WHAT IS BEING ASKED: I'd like every line in the following listing that holds "Czym" copied.

PROVIDED MATERIAL:
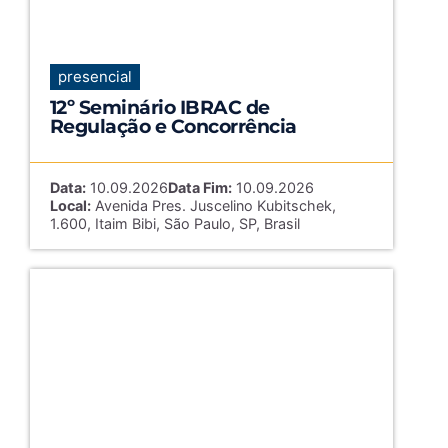
presencial
12º Seminário IBRAC de
Regulação e Concorrência
Data:
10.09.2026
Data Fim:
10.09.2026
Local:
Avenida Pres. Juscelino Kubitschek,
1.600, Itaim Bibi, São Paulo, SP, Brasil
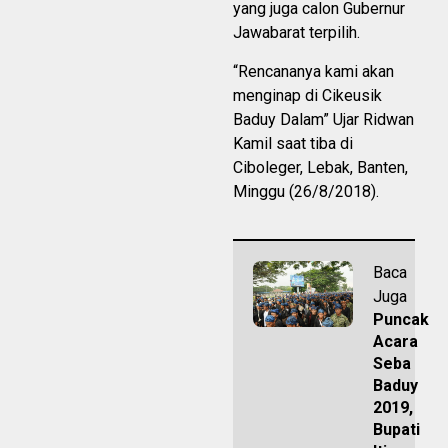
yang juga calon Gubernur
Jawabarat terpilih.
“Rencananya kami akan
menginap di Cikeusik
Baduy Dalam” Ujar Ridwan
Kamil saat tiba di
Ciboleger, Lebak, Banten,
Minggu (26/8/2018).
Baca
Juga
Puncak
Acara
Seba
Baduy
2019,
Bupati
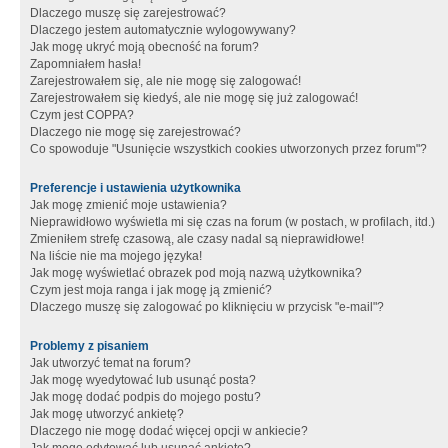
Dlaczego muszę się zarejestrować?
Dlaczego jestem automatycznie wylogowywany?
Jak mogę ukryć moją obecność na forum?
Zapomniałem hasła!
Zarejestrowałem się, ale nie mogę się zalogować!
Zarejestrowałem się kiedyś, ale nie mogę się już zalogować!
Czym jest COPPA?
Dlaczego nie mogę się zarejestrować?
Co spowoduje "Usunięcie wszystkich cookies utworzonych przez forum"?
Preferencje i ustawienia użytkownika
Jak mogę zmienić moje ustawienia?
Nieprawidłowo wyświetla mi się czas na forum (w postach, w profilach, itd.)
Zmieniłem strefę czasową, ale czasy nadal są nieprawidłowe!
Na liście nie ma mojego języka!
Jak mogę wyświetlać obrazek pod moją nazwą użytkownika?
Czym jest moja ranga i jak mogę ją zmienić?
Dlaczego muszę się zalogować po kliknięciu w przycisk "e-mail"?
Problemy z pisaniem
Jak utworzyć temat na forum?
Jak mogę wyedytować lub usunąć posta?
Jak mogę dodać podpis do mojego postu?
Jak mogę utworzyć ankietę?
Dlaczego nie mogę dodać więcej opcji w ankiecie?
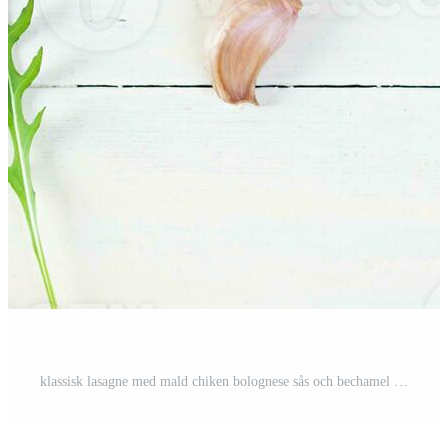
klassisk lasagne med mald chiken bolognese sås och bechamel sås. topp se Pro Foto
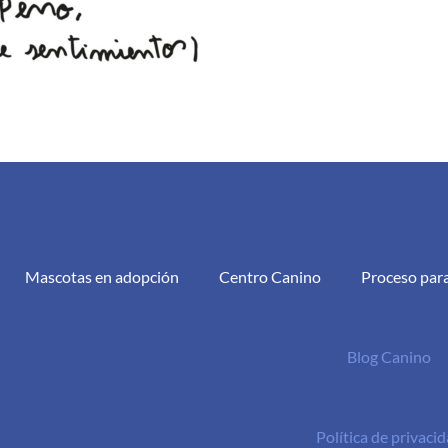
Mascotas en adopción
Centro Canino
Proceso par
Blog Canino
Política de privaci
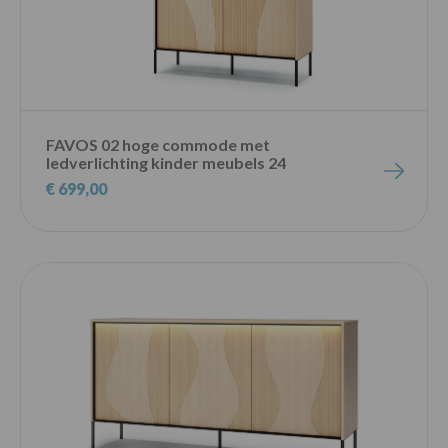
FAVOS 02 hoge commode met
ledverlichting kinder meubels 24
€ 699,00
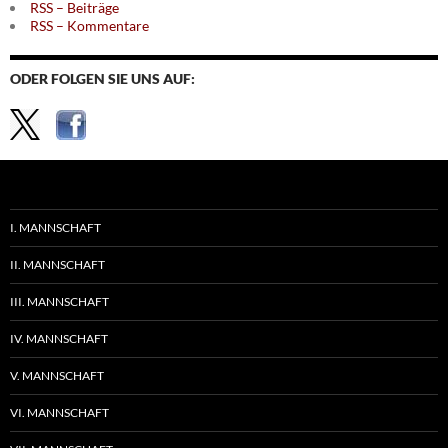
RSS – Beiträge
RSS – Kommentare
ODER FOLGEN SIE UNS AUF:
I. MANNSCHAFT
II. MANNSCHAFT
III. MANNSCHAFT
IV. MANNSCHAFT
V. MANNSCHAFT
VI. MANNSCHAFT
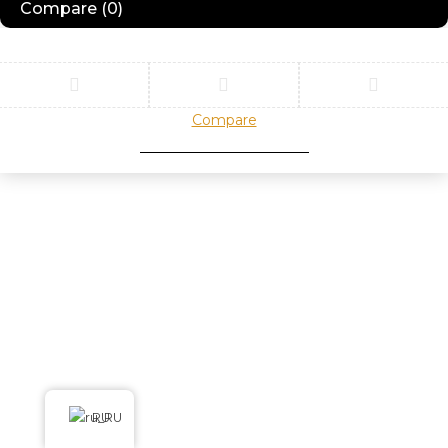
Compare
(0)
Compare
Remove all products
RU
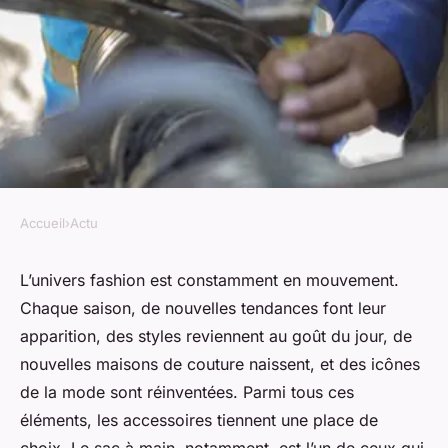
Accueil
›
Actu
ACTU
Les it-bags du moment à
L’univers
fashion
est constamment en mouvement.
Chaque saison, de nouvelles tendances font leur
connaître absolument
apparition, des styles reviennent au goût du jour, de
nouvelles maisons de couture naissent, et des icônes
Aurélie
•
14 septembre 2023
•
5 min de lecture
de la mode sont réinventées. Parmi tous ces
éléments, les accessoires tiennent une place de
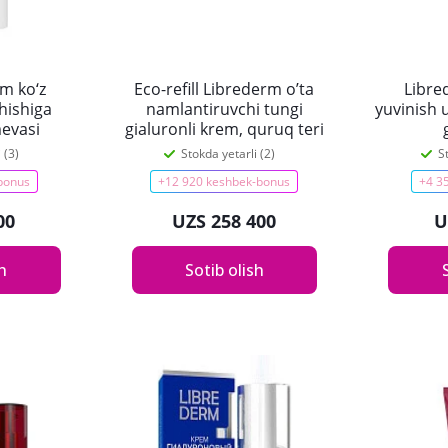
m ko‘z
Eco-refill Librederm o’ta
Libre
shishiga
namlantiruvchi tungi
yuvinish
evasi
gialuronli krem, quruq teri
m 20 ml
uchun, 50 ml
 (3)
Stokda yetarli (2)
S
bonus
+12 920 keshbek-bonus
+4 3
00
UZS 258 400
U
sh
Sotib olish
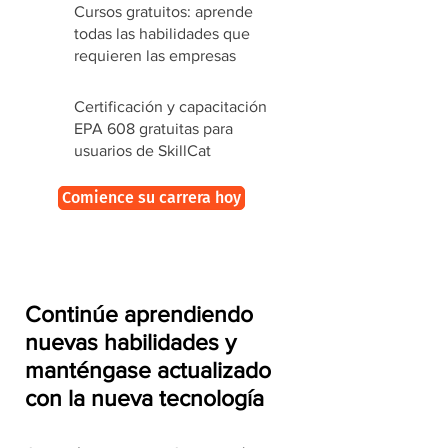
Cursos gratuitos: aprende
todas las habilidades que
requieren las empresas
Certificación y capacitación
EPA 608 gratuitas para
usuarios de SkillCat
Comience su carrera hoy
Continúe aprendiendo
nuevas habilidades y
manténgase actualizado
con la nueva tecnología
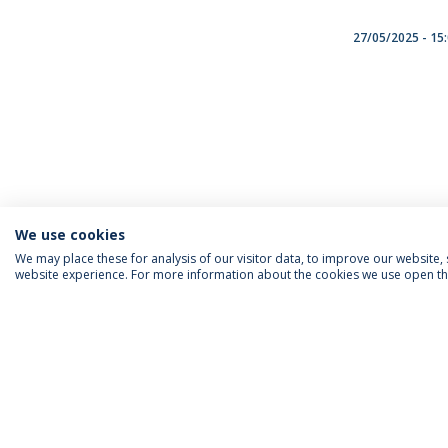
27/05/2025 - 15
We use cookies
We may place these for analysis of our visitor data, to improve our website
website experience. For more information about the cookies we use open the
INFORMATION FOR
IEP NEWSLETTER
FOLLOW US
Priv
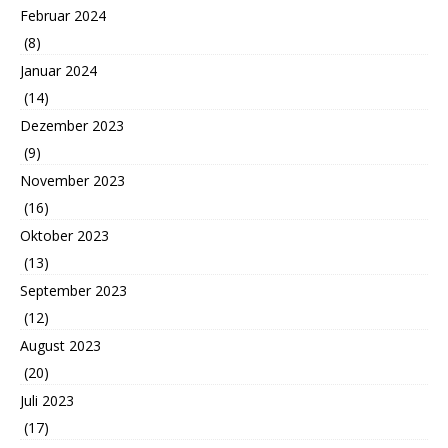
Februar 2024
(8)
Januar 2024
(14)
Dezember 2023
(9)
November 2023
(16)
Oktober 2023
(13)
September 2023
(12)
August 2023
(20)
Juli 2023
(17)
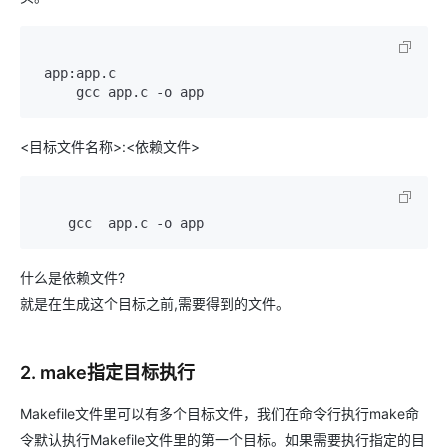
 app:app.c

     gcc app.c -o app
<目标文件名称>:<依赖文件>
    gcc  app.c -o app               
什么是依赖文件?
就是在生成这个目标之前,需要得到的文件。
2. make指定目标执行
Makefile文件里可以有多个目标文件，我们在命令行执行make命
令默认执行Makefile文件里的第一个目标。如果需要执行指定的目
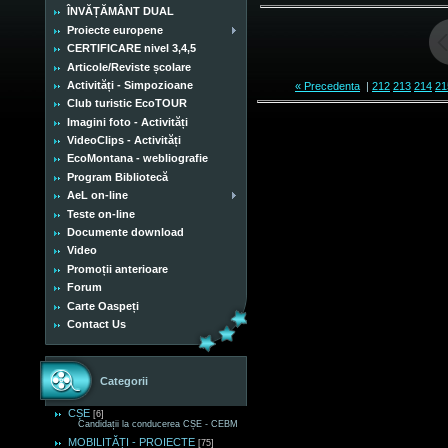
ÎNVĂȚĂMÂNT DUAL
Proiecte europene
CERTIFICARE nivel 3,4,5
Articole/Reviste școlare
Activități - Simpozioane
« Precedenta
|
212
213
214
21
Club turistic EcoTOUR
Imagini foto - Activități
VideoClips - Activități
EcoMontana - webliografie
Program Bibliotecă
AeL on-line
Teste on-line
Documente download
Video
Promoții anterioare
Forum
Carte Oaspeți
Contact Us
Categorii
CȘE
[6]
Candidații la conducerea CȘE - CEBM
MOBILITĂȚI - PROIECTE
[75]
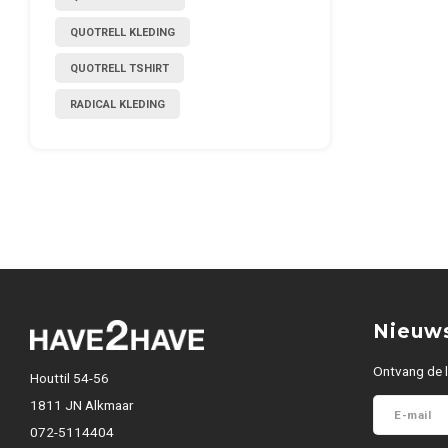
QUOTRELL KLEDING
QUOTRELL TSHIRT
RADICAL KLEDING
Nieuws
Ontvang de l
Houttil 54-56
1811 JN Alkmaar
072-5114404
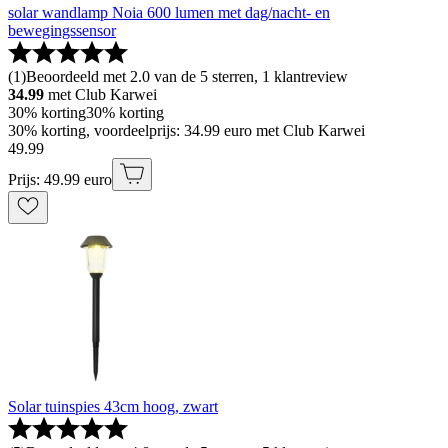
solar wandlamp Noia 600 lumen met dag/nacht- en
bewegingssensor
(
1
)
Beoordeeld met 2.0 van de 5 sterren, 1 klantreview
34.99
met Club Karwei
30% korting
30% korting
30% korting, voordeelprijs: 34.99 euro met Club Karwei
49
.
99
Prijs: 49.99 euro
Solar tuinspies 43cm hoog, zwart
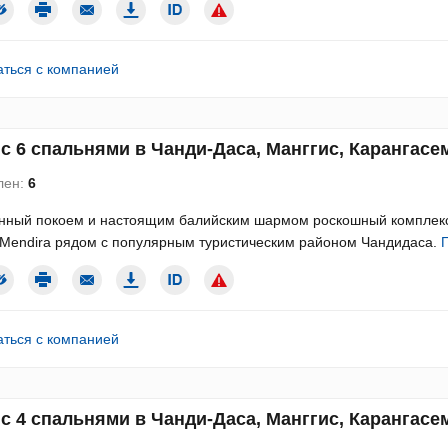
аться с компанией
с 6 спальнями в Чанди-Даса, Манггис, Карангасем
лен:
6
ный покоем и настоящим балийским шармом роскошный комплекс и
Mendira рядом с популярным туристическим районом Чандидаса.
аться с компанией
с 4 спальнями в Чанди-Даса, Манггис, Карангасем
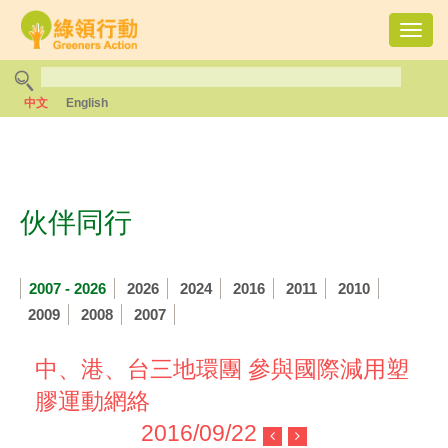
Toggl
navig
中文
English
伙伴同行
2007 - 2026
2026
2024
2016
2011
2010
2009
2008
2007
中、港、台三地環團 參與國際減用塑
膠運動網絡
2016/09/22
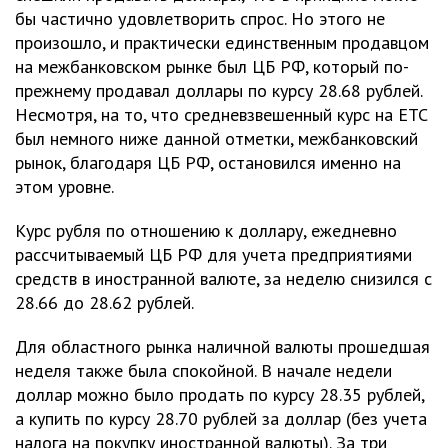
бы частично удовлетворить спрос. Но этого не
произошло, и практически единственным продавцом
на межбанковском рынке был ЦБ РФ, который по-
прежнему продавал доллары по курсу 28.68 рублей.
Несмотря, на то, что средневзвешенный курс на ЕТС
был немного ниже данной отметки, межбанковский
рынок, благодаря ЦБ РФ, остановился именно на
этом уровне.
Курс рубля по отношению к доллару, ежедневно
рассчитываемый ЦБ РФ для учета предприятиями
средств в иностранной валюте, за неделю снизился с
28.66 до 28.62 рублей.
Для областного рынка наличной валюты прошедшая
неделя также была спокойной. В начале недели
доллар можно было продать по курсу 28.35 рублей,
а купить по курсу 28.70 рублей за доллар (без учета
налога на покупку иностранной валюты). За три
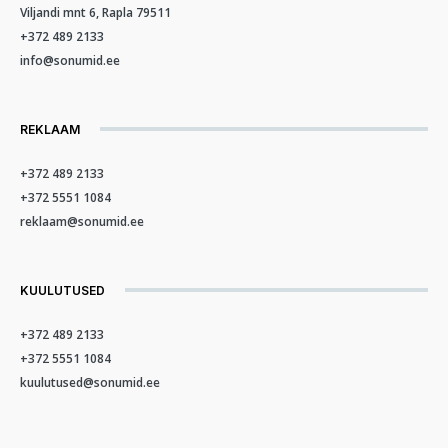
Viljandi mnt 6, Rapla 79511
+372 489 2133
info@sonumid.ee
REKLAAM
+372 489 2133
+372 5551 1084
reklaam@sonumid.ee
KUULUTUSED
+372 489 2133
+372 5551 1084
kuulutused@sonumid.ee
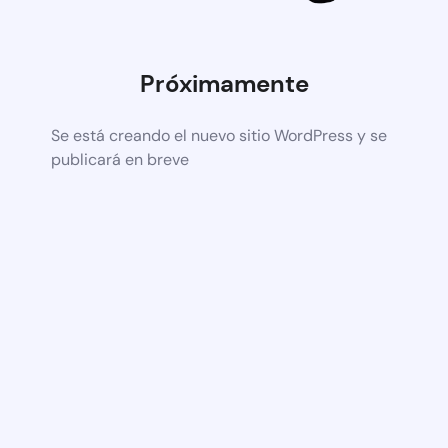
Próximamente
Se está creando el nuevo sitio WordPress y se
publicará en breve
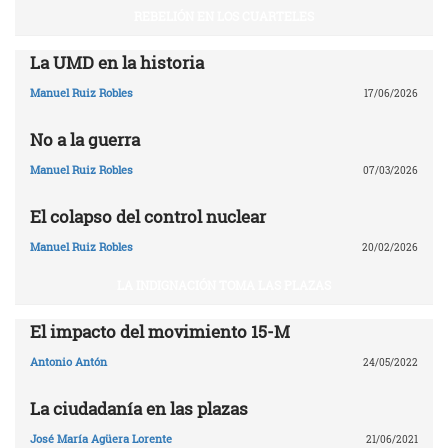
REBELIÓN EN LOS CUARTELES
La UMD en la historia
Manuel Ruiz Robles
17/06/2026
No a la guerra
Manuel Ruiz Robles
07/03/2026
El colapso del control nuclear
Manuel Ruiz Robles
20/02/2026
LA INDIGNACIÓN TOMA LAS PLAZAS
El impacto del movimiento 15-M
Antonio Antón
24/05/2022
La ciudadanía en las plazas
José María Agüera Lorente
21/06/2021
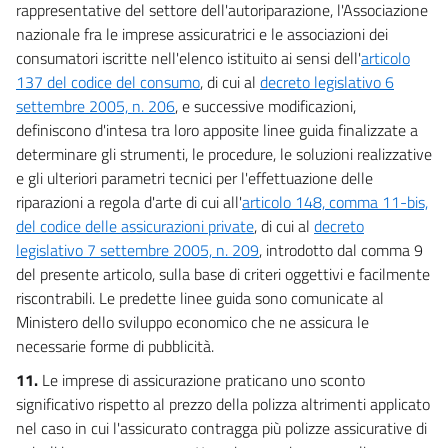
rappresentative del settore dell'autoriparazione, l'Associazione
nazionale fra le imprese assicuratrici e le associazioni dei
consumatori iscritte nell'elenco istituito ai sensi dell'
articolo
137 del codice del consumo
, di cui al
decreto legislativo 6
settembre 2005, n. 206
, e successive modificazioni,
definiscono d'intesa tra loro apposite linee guida finalizzate a
determinare gli strumenti, le procedure, le soluzioni realizzative
e gli ulteriori parametri tecnici per l'effettuazione delle
riparazioni a regola d'arte di cui all'
articolo 148, comma 11-bis,
del codice delle assicurazioni private
, di cui al
decreto
legislativo 7 settembre 2005, n. 209
, introdotto dal comma 9
del presente articolo, sulla base di criteri oggettivi e facilmente
riscontrabili. Le predette linee guida sono comunicate al
Ministero dello sviluppo economico che ne assicura le
necessarie forme di pubblicità.
11.
Le imprese di assicurazione praticano uno sconto
significativo rispetto al prezzo della polizza altrimenti applicato
nel caso in cui l'assicurato contragga più polizze assicurative di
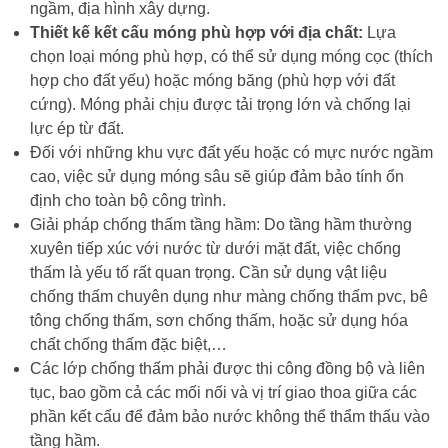
ngầm, địa hình xây dựng.
Thiết kế kết cấu móng phù hợp với địa chất:
Lựa
chọn loại móng phù hợp, có thể sử dụng móng cọc (thích
hợp cho đất yếu) hoặc móng băng (phù hợp với đất
cứng). Móng phải chịu được tải trọng lớn và chống lại
lực ép từ đất.
Đối với những khu vực đất yếu hoặc có mực nước ngầm
cao, việc sử dụng móng sâu sẽ giúp đảm bảo tính ổn
định cho toàn bộ công trình.
Giải pháp chống thấm tầng hầm: Do tầng hầm thường
xuyên tiếp xúc với nước từ dưới mặt đất, việc chống
thấm là yếu tố rất quan trọng. Cần sử dụng vật liệu
chống thấm chuyên dụng như màng chống thấm pvc, bê
tông chống thấm, sơn chống thấm, hoặc sử dụng hóa
chất chống thấm đặc biệt,…
Các lớp chống thấm phải được thi công đồng bộ và liên
tục, bao gồm cả các mối nối và vị trí giao thoa giữa các
phần kết cấu để đảm bảo nước không thể thẩm thấu vào
tầng hầm.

SOLUTION TO THE PROBLEM:
Czym jest COPPA?
Czym jest moja ranga i jak mogę ją zmienić?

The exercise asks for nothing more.